Animated guides explaining the various steps of the asylum process in the UK have been created by London-based design studio Templo.
The videos, which have been designed on behalf of national charity Migrant Help, aim to “enhance” asylum seekers’ knowledge of the process they find themselves in, using “clear, simple and empowering information” alongside bright and bold colours and animation. They are accompanied by a suite of printed materials intended to further support the information.
“Adaptive and responsive” to the last 12 months
Migrant Help and the Templo team were initially introduced through their mutual involvement at Refugee Week at the V&A Museum.
Templo founder and creative director Pali Palavathanan tells Design Week the initial brief for this project was to create a series of animations to explain various aspects of the asylum journey. This was given to the team just over a year ago, and the subsequent events of the past 12 months have necessarily impacted the final result.

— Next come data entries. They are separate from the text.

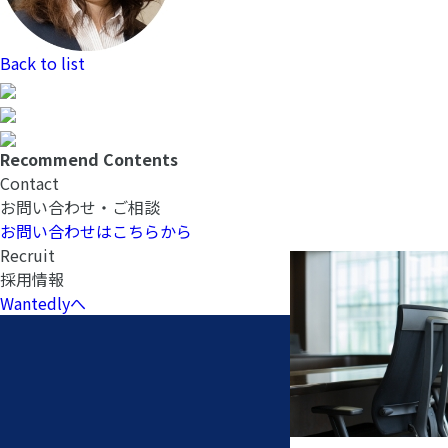
Back to list
Recommend Contents
Contact
お問い合わせ・ご相談
お問い合わせはこちらから
Recruit
採用情報
Wantedlyへ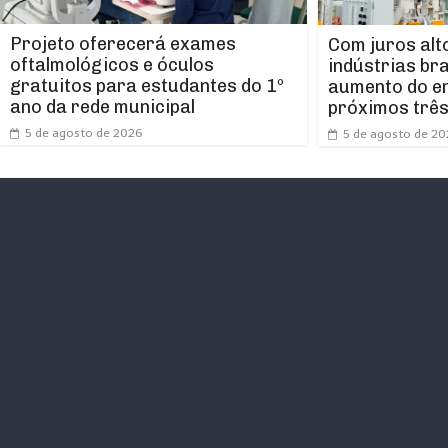
Projeto oferecerá exames
Com juros alt
oftalmológicos e óculos
indústrias br
gratuitos para estudantes do 1º
aumento do e
ano da rede municipal
próximos trê
5 de agosto de 2026
5 de agosto de 2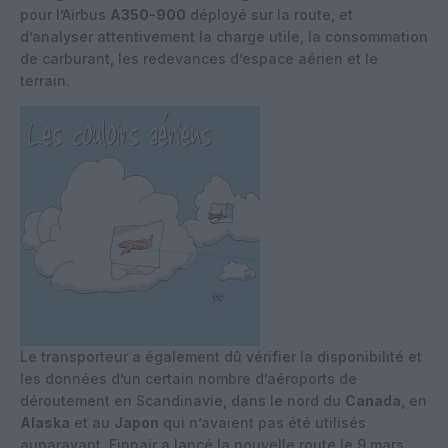
pour l’Airbus
A350-900
déployé sur la route, et
d’analyser attentivement la charge utile, la consommation
de carburant, les redevances d’espace aérien et le
terrain.
Le transporteur a également dû vérifier la disponibilité et
les données d’un certain nombre d’aéroports de
déroutement en Scandinavie, dans le nord du
Canada
, en
Alaska
et au
Japon
qui n’avaient pas été utilisés
auparavant. Finnair a lancé la nouvelle route le 9 mars,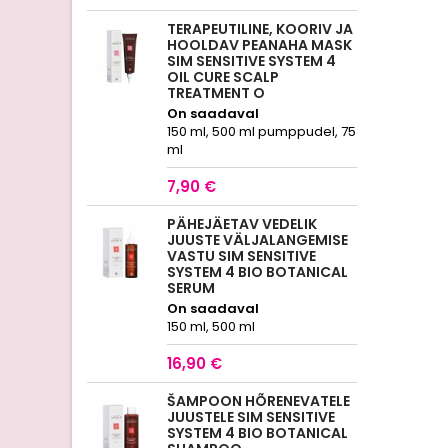
TERAPEUTILINE, KOORIV JA
HOOLDAV PEANAHA MASK
SIM SENSITIVE SYSTEM 4
OIL CURE SCALP
TREATMENT O
On saadaval
150 ml, 500 ml pumppudel, 75
ml
7,90 €
PÄHEJÄETAV VEDELIK
JUUSTE VÄLJALANGEMISE
VASTU SIM SENSITIVE
SYSTEM 4 BIO BOTANICAL
SERUM
On saadaval
150 ml, 500 ml
16,90 €
ŠAMPOON HÕRENEVATELE
JUUSTELE SIM SENSITIVE
SYSTEM 4 BIO BOTANICAL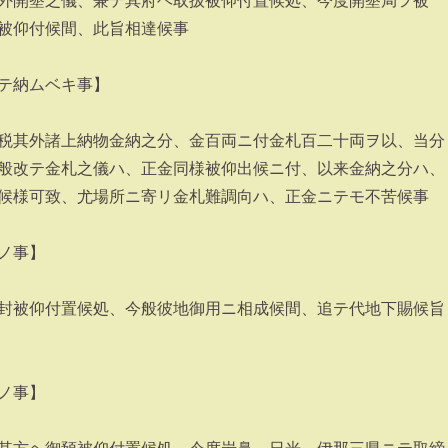
外開墾之儀、兼テ其府ヘ取扱被仰付置候処、今度開墾局ヲ被
被仰付候間、此旨相達候事
テ納ムベキ事】
税其外諸上納物金納之分、金百両ニ付金札百二十両ヲ以、当分
般改テ金札之儀ハ、正金同様被仰出候ニ付、以来金納之分ハ、
候様可致、尤場所ニ寄リ金札難調向ハ、正金ニテモ不苦候事
ノ事】
封被仰付置候処、今般彼地御用ニ相成候間、追テ代地下賜候旨
ノ事】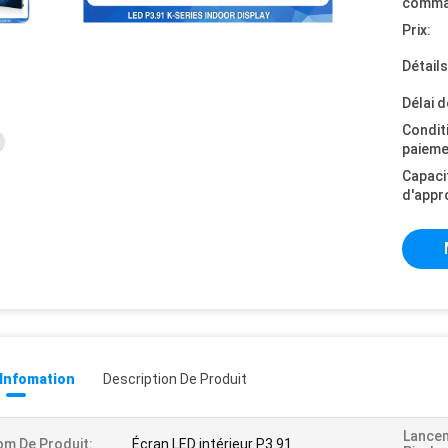
comma
Prix:
Détail
Délai d
Condit
paieme
Capaci
d'appr
 Infomation
Description De Produit
Lance
m De Produit:
Écran LED intérieur P3.91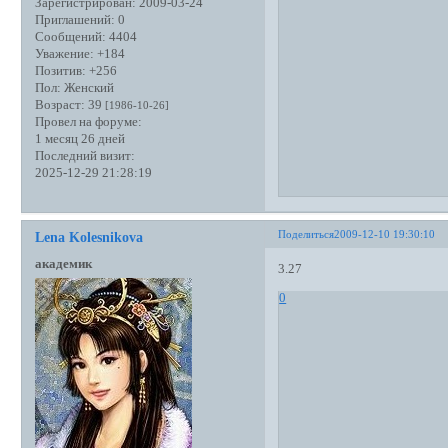
Зарегистрирован
: 2009-03-24
Приглашений:
0
Сообщений:
4404
Уважение:
+184
Позитив:
+256
Пол:
Женский
Возраст:
39
[1986-10-26]
Провел на форуме:
1 месяц 26 дней
Последний визит:
2025-12-29 21:28:19
Поделиться
2009-12-10 19:30:10
Lena Kolesnikova
академик
3.27
0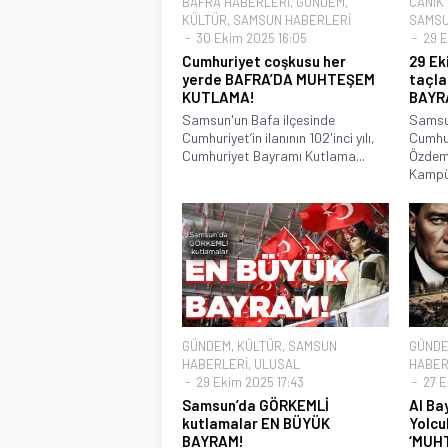
BAFRA HABERLERİ
,
GÜNDEM
,
CANİK
KÜLTÜR
,
SAMSUN HABERLERİ
SAMSU
30 Ekim 2025 16:05
29 E
Cumhuriyet coşkusu her
29 Ek
yerde BAFRA’DA MUHTEŞEM
taçla
KUTLAMA!
BAYR
Samsun'un Bafa ilçesinde
Samsun
Cumhuriyet’in ilanının 102'inci yılı,
Cumhu
Cumhuriyet Bayramı Kutlama...
Özdemi
Kampüs
GÜNDEM
,
KÜLTÜR
,
SAMSUN
GÜND
HABERLERİ
,
ULUSAL
HABER
29 Ekim 2025 17:43
27 E
Samsun’da GÖRKEMLİ
Al Ba
kutlamalar EN BÜYÜK
Yolcu
BAYRAM!
‘MUH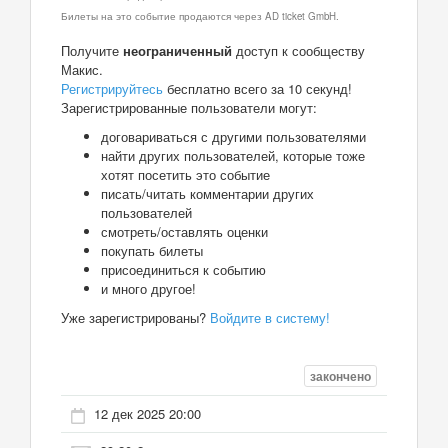
Билеты на это событие продаются через AD ticket GmbH.
Получите
неограниченный
доступ к сообществу
Макис.
Регистрируйтесь
бесплатно всего за 10 секунд!
Зарегистрированные пользователи могут:
договариваться с другими пользователями
найти других пользователей, которые тоже
хотят посетить это событие
писать/читать комментарии других
пользователей
смотреть/оставлять оценки
покупать билеты
присоединиться к событию
и много другое!
Уже зарегистрированы?
Войдите в систему!
закончено
12 дек 2025 20:00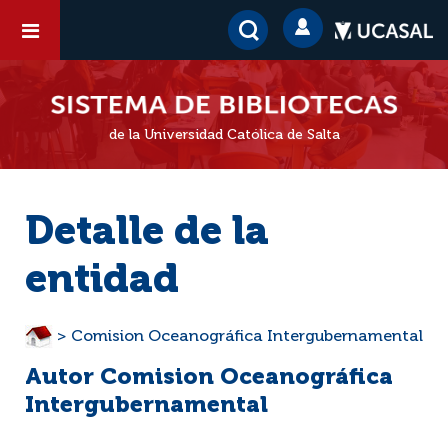
de la Universidad Católica de Salta
Detalle de la
entidad
> Comision Oceanográfica Intergubernamental
Autor Comision Oceanográfica
Intergubernamental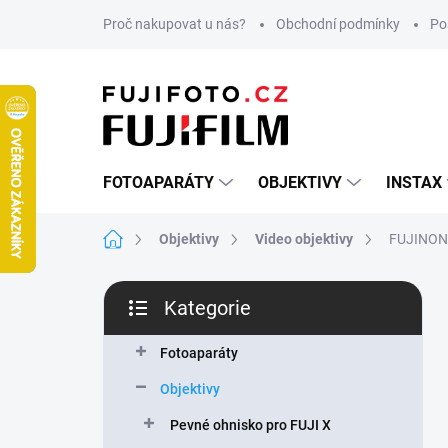
Přejít
Proč nakupovat u nás?
Obchodní podmínky
Po
na
obsah
FOTOAPARÁTY
OBJEKTIVY
INSTAX
Domů
Objektivy
Video objektivy
FUJINON
P
Kategorie
o
Přeskočit
s
kategorie
t
Fotoaparáty
r
Objektivy
a
n
Pevné ohnisko pro FUJI X
n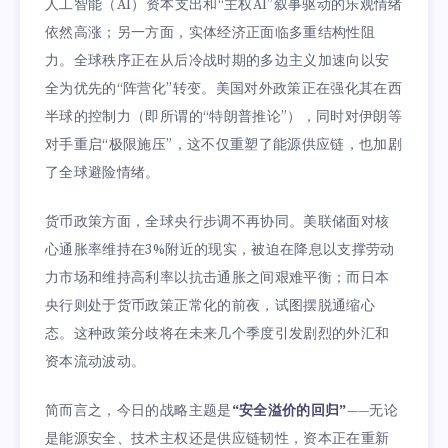
人工智能（AI）资本支出和“主权AI”叙事驱动的乐观情绪
依然高涨；另一方面，实体经济正面临多重结构性阻
力。全球秩序正在从后冷战时期的多边主义加速向以安
全为优先的“阵营化”转变。美国对外政策正在强化其在西
半球的控制力（即所谓的“特朗普推论”），同时对伊朗等
对手重启“极限施压”，这不仅重塑了能源供应链，也加剧
了全球避险情绪。
货币政策方面，全球央行步调不再协同。美联储面对核
心通胀率维持在3%附近的现实，被迫在降息以支撑劳动
力市场和维持高利率以抗击通胀之间艰难平衡；而日本
央行则处于货币政策正常化的前夜，试图摆脱通缩心
态。这种政策分歧将在未来几个季度引发剧烈的外汇和
资本流动波动。
简而言之，今日的战略主题是
“安全溢价的回归”
——无论
是能源安全、技术主权还是供应链韧性，资本正在重新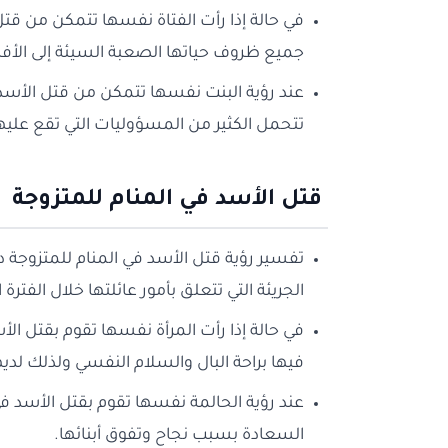
في حالة إذا رأت الفتاة نفسها تتمكن من قت
جميع ظروف حياتها الصعبة السيئة إلى الأف
عند رؤية البنت نفسها تتمكن من قتل الأس
تتحمل الكثير من المسؤوليات التي تقع علي
قتل الأسد في المنام للمتزوجة
تفسير رؤية قتل الأسد في المنام للمتزوجة دل
الجريئة التي تتعلق بأمور عائلتها خلال الفترة ا
في حالة إذا رأت المرأة نفسها تقوم بقتل ال
فيها براحة البال والسلام النفسي ولذلك لديها 
عند رؤية الحالمة نفسها تقوم بقتل الأسد 
السعادة بسبب نجاح وتفوق أبنائها.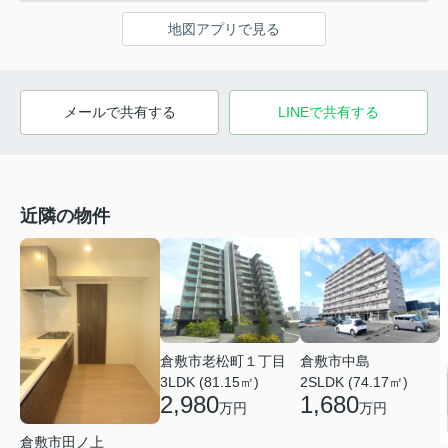
地図アプリで見る
メールで共有する
LINEで共有する
近隣の物件
倉敷市老松町１丁目
倉敷市中島
3LDK (81.15㎡)
2SLDK (74.17㎡)
2,980
1,680
万円
万円
倉敷市田ノ上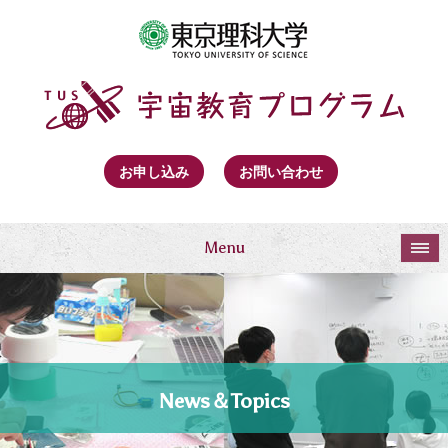
お申し込み
お問い合わせ
Menu
News＆Topics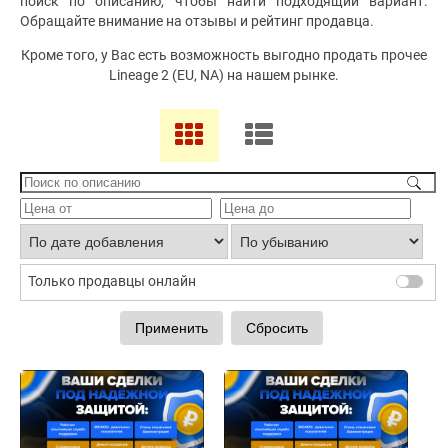
поиск по описанию, чтобы найти подходящий вариант.
Обращайте внимание на отзывы и рейтинг продавца.
Кроме того, у Вас есть возможность выгодно продать прочее
Lineage 2 (EU, NA) на нашем рынке.
Только продавцы онлайн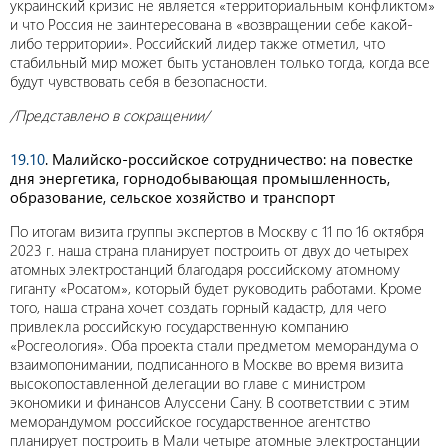
украинский кризис не является «территориальным конфликтом»
и что Россия не заинтересована в «возвращении себе какой-
либо территории». Российский лидер также отметил, что
стабильный мир может быть установлен только тогда, когда все
будут чувствовать себя в безопасности.
/Представлено в сокращении/
19.10
. Малийско-российское сотрудничество: на повестке
дня энергетика, горнодобывающая промышленность,
образование, сельское хозяйство и транспорт
По итогам визита группы экспертов в Москву с 11 по 16 октября
2023 г. наша страна планирует построить от двух до четырех
атомных электростанций благодаря российскому атомному
гиганту «Росатом», который будет руководить работами. Кроме
того, наша страна хочет создать горный кадастр, для чего
привлекла российскую государственную компанию
«Росгеология». Оба проекта стали предметом меморандума о
взаимопонимании, подписанного в Москве во время визита
высокопоставленной делегации во главе с министром
экономики и финансов Алуссени Сану. В соответствии с этим
меморандумом российское государственное агентство
планирует построить в Мали четыре атомные электростанции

“During that time, we have gone through a general election, Brexit, and now the COVID-19 pandemic,” he says. “This has meant we’ve had to ensure the design approach is adaptive and responsive.”
Changes to policies, process and key details of the asylum process needed to be taken on board, Palavathanan explains, giving the example of the weekly allowance for essential living items, which has been a hotly debated topic throughout the year.
Breaking the stigma of asylum seekers
The final product then, is designed to “enhance” asylum seekers’ knowledge of what they are entitled to, and what the application process involves. Work like this is usually plagued with “dehumanised and patronising” language and visuals, according to Palavathanan.
To counter this, the team employed a “new vibrant style” for the animations. These bright colours also serve the dual purpose of making the information (such as asylum seekers’ right to an interpreter or free childcare during interviews), which is traditionally dry and complex, more digestible.
And to further go against similar projects in this field, Palavathanan says Templo included “a series of multi-ethnic characters” in a bid to break the stigma of what an asylum seeker looks like and where they come from.
Ensuring things are “realistic”
One of the challenges of the project, Palavathanan says, was bearing in mind the relationship that Migrant Help has with the Home Office. The organization is government funded, which meant that all details in the animations needed to be highly accurate and the tone of voice just right.
He gives the example of the accommodation depicted on screen, which needed to be depicted “realistically”. “Doors to dispersal housing needed to look basic and not too expensive looking,” he says.
Meanwhile the “Positive Move On” video – which depicts the support on offer when an asylum seeker has been given leave to remain – “couldn’t be too celebratory”, Palavathanan says, as the reality of the situation means there is still a lot to be done on the part of the asylum seeker, like applying for a National Insurance number, searching for jobs and finding accommodation.